Qala’un no aceptó la excusa y decidió conquistar Acre. En la mezquita mayor de El Cairo y ante un ejemplar del Corán, el sultán de Egipto juró solemnemente que no dejaría las armas hasta expulsar al último cruzado. Convocó al ejército y escribió una carta al maestre del Temple en la que le decía que Acre debía ser destruida. Los contactos secretos entre los templarios y los musulmanes seguían existiendo y el maestre le pidió al sultán que contemplara la posibilidad de dejar tranquila Acre a cambio de un rescate. Qala’un lo consideró, pero el 4 de noviembre de 1290 ordenó a su ejército que se pusiera en marcha rumbo a Palestina. Tenía setenta años y murió una semana después de iniciada la campaña. Pero su muerte nada cambió; le sucedió su hijo Jalil, quien continuó el plan trazado por su padre.

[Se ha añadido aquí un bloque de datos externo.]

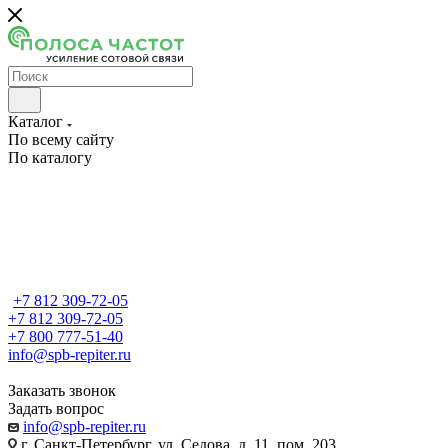
Каталог
По всему сайту
По каталогу
+7 812 309-72-05
+7 812 309-72-05
+7 800 777-51-40
info@spb-repiter.ru
Заказать звонок
Задать вопрос
info@spb-repiter.ru
г. Санкт-Петербург, ул. Седова, д. 11, пом. 203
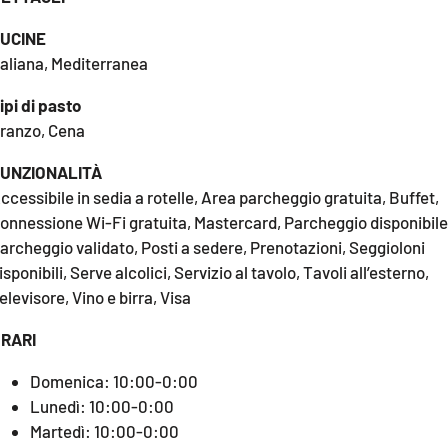
COSENZACHANNEL.IT
UCINE
ILVIBONESE.IT
taliana, Mediterranea
CATANZAROCHANNEL.IT
ipi di pasto
LACAPITALENEWS.IT
ranzo, Cena
UNZIONALITÀ
App
ccessibile in sedia a rotelle, Area parcheggio gratuita, Buffet,
ANDROID
onnessione Wi-Fi gratuita, Mastercard, Parcheggio disponibile
APPLE
archeggio validato, Posti a sedere, Prenotazioni, Seggioloni
isponibili, Serve alcolici, Servizio al tavolo, Tavoli all’esterno,
elevisore, Vino e birra, Visa
RARI
Domenica: 10:00-0:00
Lunedì: 10:00-0:00
Martedì: 10:00-0:00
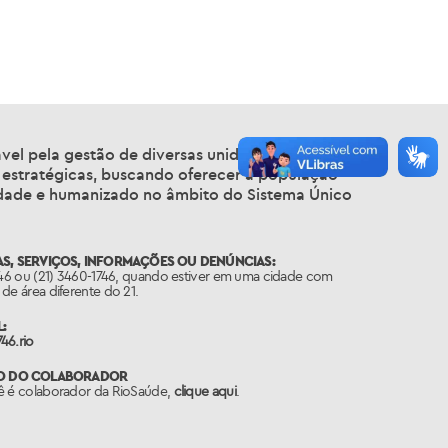
vel pela gestão de diversas unidades de saúde
 estratégicas, buscando oferecer à população
lidade e humanizado no âmbito do Sistema Único
S, SERVIÇOS, INFORMAÇÕES OU DENÚNCIAS:
746 ou (21) 3460-1746, quando estiver em uma cidade com
de área diferente do 21.
:
46.rio
O DO COLABORADOR
ê é colaborador da RioSaúde,
clique aqui
.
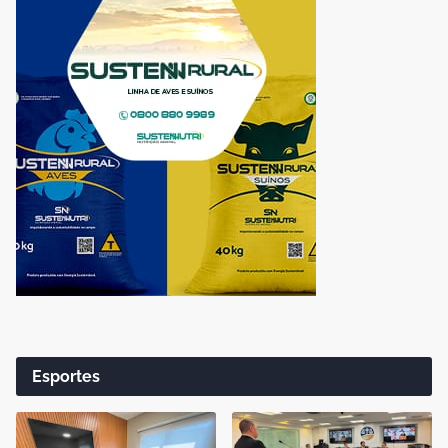
Esportes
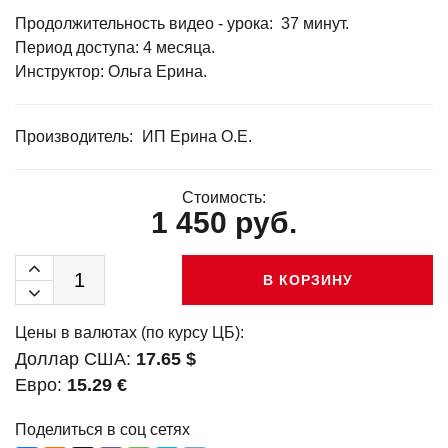
Продолжительность видео - урока: 37 минут.
Период доступа: 4 месяца.
Инструктор: Ольга Ерина.
Производитель:
ИП Ерина О.Е.
Стоимость:
1 450 руб.
В КОРЗИНУ
Цены в валютах (по курсу ЦБ):
Доллар США:
17.65 $
Евро:
15.29 €
Поделиться в соц сетях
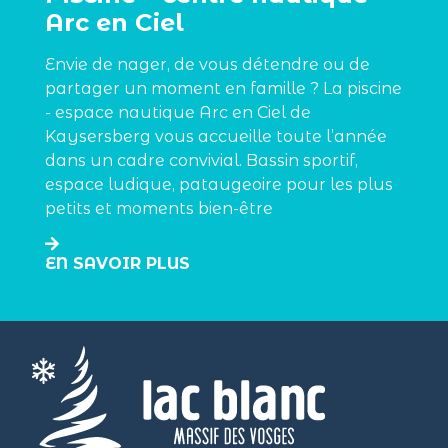
Arc en Ciel
Envie de nager, de vous détendre ou de
partager un moment en famille ? La piscine
- espace nautique Arc en Ciel de
Kaysersberg vous accueille toute l’année
dans un cadre convivial. Bassin sportif,
espace ludique, pataugeoire pour les plus
petits et moments bien-être
EN SAVOIR PLUS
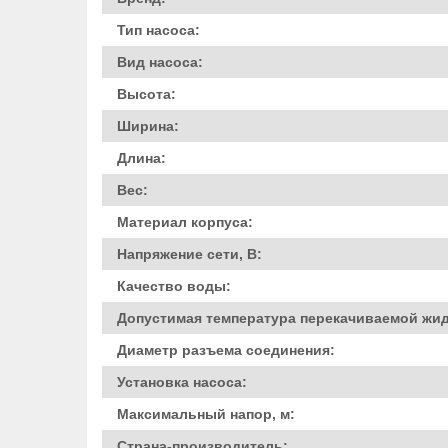
Тип насоса:
Вид насоса:
Высота:
Ширина:
Длина:
Вес:
Материал корпуса:
Напряжение сети, В:
Качество воды:
Допустимая температура перекачиваемой жид
Диаметр разъема соединения:
Установка насоса:
Максимальный напор, м:
Страна-производитель:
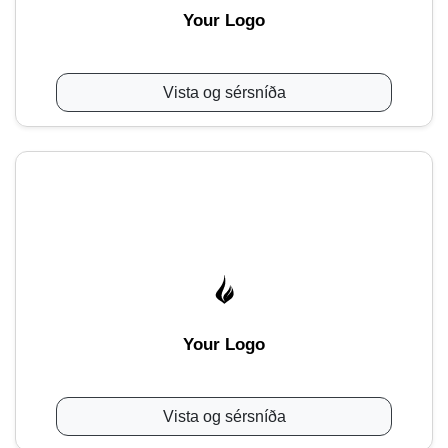
Your Logo
Vista og sérsníða
Your Logo
Vista og sérsníða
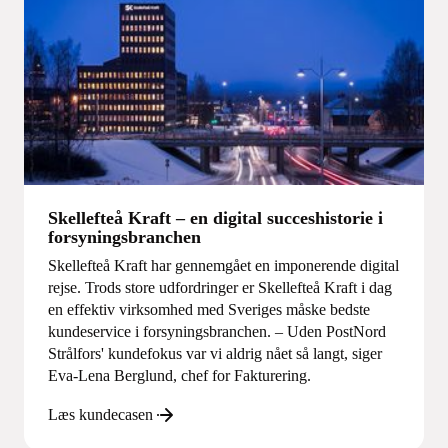
Skellefteå Kraft – en digital succeshistorie i
forsyningsbranchen
Skellefteå Kraft har gennemgået en imponerende digital
rejse. Trods store udfordringer er Skellefteå Kraft i dag
en effektiv virksomhed med Sveriges måske bedste
kundeservice i forsyningsbranchen. – Uden PostNord
Strålfors' kundefokus var vi aldrig nået så langt, siger
Eva-Lena Berglund, chef for Fakturering.
Læs kundecasen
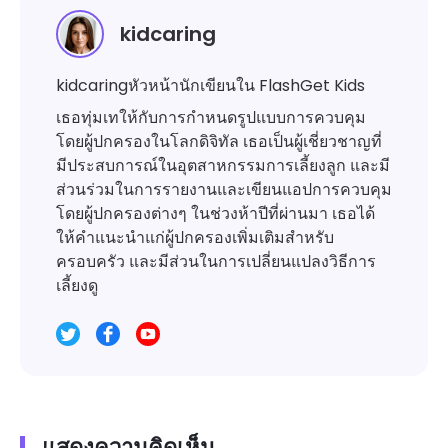
kidcaring
kidcaringหัวหน้านักเขียนใน FlashGet Kids
เธอทุ่มเทให้กับการกำหนดรูปแบบการควบคุม
โดยผู้ปกครองในโลกดิจิทัล เธอเป็นผู้เชี่ยวชาญที่
มีประสบการณ์ในอุตสาหกรรมการเลี้ยงลูก และมี
ส่วนร่วมในการรายงานและเขียนแอปการควบคุม
โดยผู้ปกครองต่างๆ ในช่วงห้าปีที่ผ่านมา เธอได้
ให้คำแนะนำแก่ผู้ปกครองเพิ่มเติมสำหรับ
ครอบครัว และมีส่วนในการเปลี่ยนแปลงวิธีการ
เลี้ยงดู
แสดงความคิดเห็น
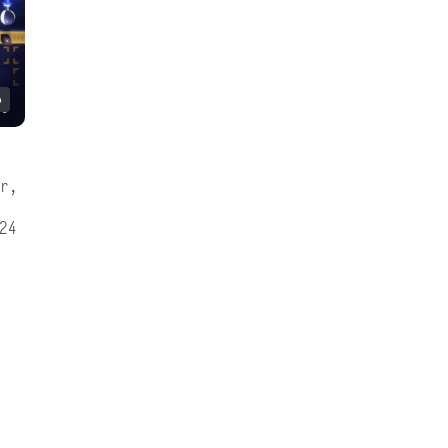
o
or,
24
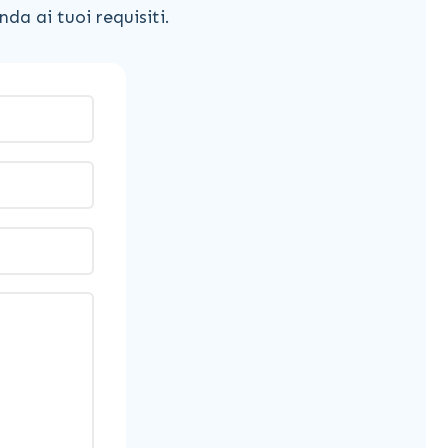
da ai tuoi requisiti.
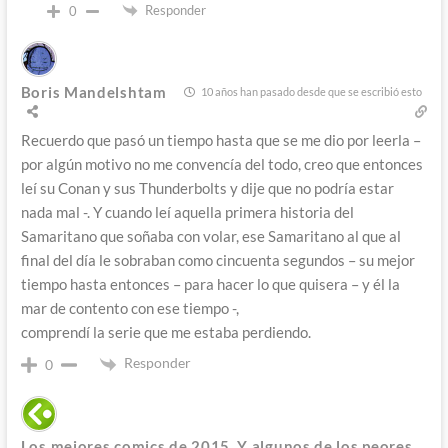
Responder
0
Boris Mandelshtam
10 años han pasado desde que se escribió esto
Recuerdo que pasó un tiempo hasta que se me dio por leerla –
por algún motivo no me convencía del todo, creo que entonces
leí su Conan y sus Thunderbolts y dije que no podría estar
nada mal -. Y cuando leí aquella primera historia del
Samaritano que soñaba con volar, ese Samaritano al que al
final del día le sobraban como cincuenta segundos – su mejor
tiempo hasta entonces – para hacer lo que quisera – y él la
mar de contento con ese tiempo -,
comprendí la serie que me estaba perdiendo.
Responder
0
Los mejores comics de 2015. Y algunos de los peores,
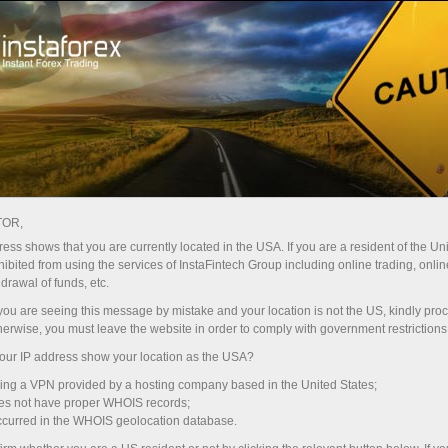
Трейдерам
Страхування / Потроєння прибутку
TOR,
Програма страхування ризиків/
ess shows that you are currently located in the USA. If you are a resident of the Uni
потроєння прибутку:
ibited from using the services of InstaFintech Group including online trading, online
drawal of funds, etc.
Торгуйте впевнено, без зайвих хвилювань
k you are seeing this message by mistake and your location is not the US, kindly pro
herwise, you must leave the website in order to comply with government restrictions
ur IP address show your location as the USA?
sing a VPN provided by a hosting company based in the United States;
oes not have proper WHOIS records;
occurred in the WHOIS geolocation database.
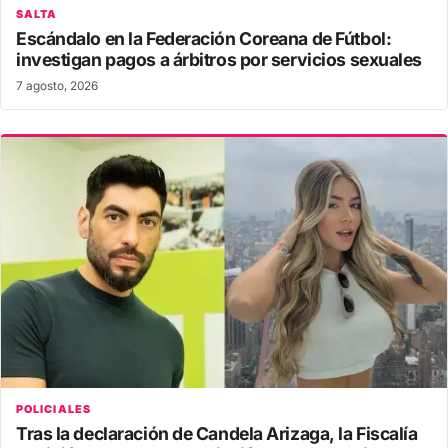
SALTA
Escándalo en la Federación Coreana de Fútbol:
investigan pagos a árbitros por servicios sexuales
7 agosto, 2026
POLICIALES
Tras la declaración de Candela Arizaga, la Fiscalía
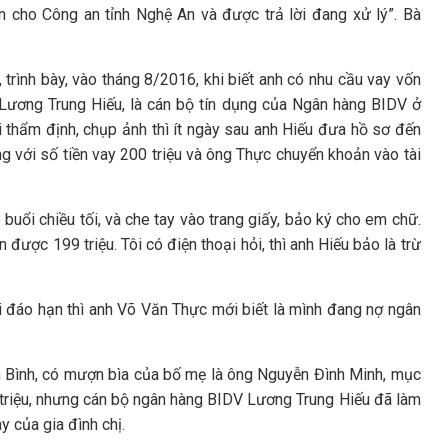
ơn cho Công an tỉnh Nghệ An và được trả lời đang xử lý”. Bà
 trình bày, vào tháng 8/2016, khi biết anh có nhu cầu vay vốn
 Lương Trung Hiếu, là cán bộ tín dụng của Ngân hàng BIDV ở
i thẩm định, chụp ảnh thì ít ngày sau anh Hiếu đưa hồ sơ đến
ng với số tiền vay 200 triệu và ông Thực chuyển khoản vào tài
buổi chiều tối, và che tay vào trang giấy, bảo ký cho em chữ.
n được 199 triệu. Tôi có điện thoại hỏi, thì anh Hiếu bảo là trừ
i đáo hạn thì anh Võ Văn Thực mới biết là mình đang nợ ngân
n Bình, có mượn bìa của bố mẹ là ông Nguyễn Đình Minh, mục
0 triệu, nhưng cán bộ ngân hàng BIDV Lương Trung Hiếu đã làm
y của gia đình chị.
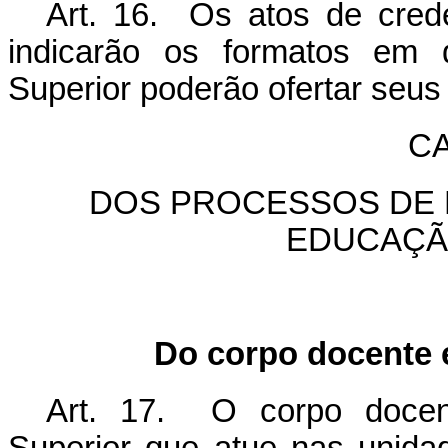
Art. 16. Os atos de cred
indicarão os formatos em 
Superior poderão ofertar seus
CA
DOS PROCESSOS DE 
EDUCAÇÃ
Do corpo docente 
Art. 17. O corpo docent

El maestre del Temple, que sabía cuáles eran las intenciones del sultán, había intentado convencer a los defensores de Acre para llegar a un acuerdo, pero fue tachado de cobarde y de estar más preocupado de sus intereses económicos y de sus negocios con los mercaderes musulmanes que de luchar por la defensa de los Santos Lugares.